Kike Royo

Personal information
- Full name: Enrique Royo Herranz
- Date of birth: 14 June 1991 (age 34)
- Place of birth: Logroño, Spain
- Height: 1.83 m (6 ft 0 in)
- Position: Goalkeeper

Team information
- Current team: SD Logroñés
- Number: 1

Youth career
- Valvanera
- Deportivo de La Coruña

Senior career*
- Years: Team / Apps / (Gls)
- 2010–2014: Real Sociedad / 0 / (0)
- 2010–2011: → UD Logroñés (loan) / 0 / (0)
- 2011–2014: Real Sociedad B / 52 / (0)
- 2014–2015: Mallorca B / 35 / (0)
- 2014: Mallorca / 0 / (0)
- 2015–2018: Guijuelo / 103 / (0)
- 2018–2021: Badajoz / 83 / (0)
- 2021–2022: Sabadell / 10 / (0)
- 2022–2023: Badajoz / 31 / (0)
- 2023–2025: UD Logroñés / 46 / (0)
- 2025–: SD Logroñés / 33 / (0)

= Kike Royo =

Spanish footballer (born 1991)

Enrique Royo Herranz (born 14 June 1991) is a Spanish footballer who plays as a goalkeeper for Segunda Federación club SD Logroñés.

He played for the reserve teams of Real Sociedad and Mallorca early in his career, but never made a first-team appearance. He played 314 games in the third-tier Segunda División B and Primera Federación for five clubs, winning the title and keeping a clean sheet of 901 minutes with Badajoz in 2020–21.

==Career==
===Early career===
Born in Logroño in La Rioja, Royo played as a youth for local team Valvanera before joining the academy of Deportivo de La Coruña. While there, he idolised first-team goalkeeper Dani Aranzubia, who was from the same city.

Royo came through the youth ranks of Real Sociedad, and was loaned to his hometown team UD Logroñés and played for the reserve team, both in Segunda División B. He was an unused substitute in La Liga games, with Claudio Bravo starting and Eñaut Zubikarai first in line as replacement.

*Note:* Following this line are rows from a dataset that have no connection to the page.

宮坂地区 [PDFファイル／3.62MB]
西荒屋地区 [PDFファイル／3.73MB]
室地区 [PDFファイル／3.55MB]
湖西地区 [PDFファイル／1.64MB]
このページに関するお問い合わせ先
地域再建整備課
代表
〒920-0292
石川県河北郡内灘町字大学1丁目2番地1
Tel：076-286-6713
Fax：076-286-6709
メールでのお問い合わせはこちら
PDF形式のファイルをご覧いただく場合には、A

In the 2013–14 UEFA Champions League group stage, he travelled to all the group games against Manchester United, Shakhtar Donetsk and Bayer Leverkusen, being included on the bench in the final game at home to the German side on 10 December.

In August 2014, having terminated his contract at La Real with once season remaining, Royo joined Mallorca B. Having again not advanced past the bench for the first team in the Segunda División, he moved on to fellow third-tier club Guijuelo in July 2015.

===Badajoz===
After three regular seasons for the club from the Province of Salamanca, Royo signed for Badajoz in June 2018. In his first season, he kept a clean sheet of 632 minutes, ending in a 1–1 draw at Linense on 10 March. The campaign ended with a loss to Logroñés in the play-off quarter-finals; he saved a penalty in the second leg in his hometown, within the same 24 hours of his second child being born.

Royo signed a one-year contract extension in June 2019. Four months later he added another two seasons to his deal, keeping him at the club until 2022.

In 2020–21, Royo went on another unbeaten run in the second half of the season; on 18 April he reached 730 minutes as his team won the league with a 4–0 victory at San Sebastián de los Reyes. His streak ended at 901 minutes in a 1–1 draw with the same team on 9 May in the last game of the regular season, and his side lost the playoff final by one goal to Amorebieta.

===Later career===
Royo reached an agreement in July 2021 to cancel the last year of his contract at Badajoz. He then signed for Sabadell of the new third-tier Primera Federación, replacing Ian Mackay. Under managers Antonio Hidalgo and Pedro Munitis he was second-choice to youngster Emilio Bernad, keeping four clean sheets in ten games; conceding a late winner at home to Andorra on 27 November ended his involvement.

Royo cancelled his contract in Catalonia and returned to Badajoz of the same league. He said that he wanted to retire at the club. His team were relegated in 2022–23 and he returned to Logroñés after 12 years away, with the team now in the fourth-tier Segunda Federación. He was a regular in 2023–24, but in the following season, managers Miguel Flaño and Sergio Rodríguez preferred other options.

UD Logroñés announced that Royo was released from the club in May 2025, without informing him first. He then signed for SD Logroñés, in the same league and same Estadio Las Gaunas.

==Personal life==
Royo's father Salvador played as a forward for Logroñés.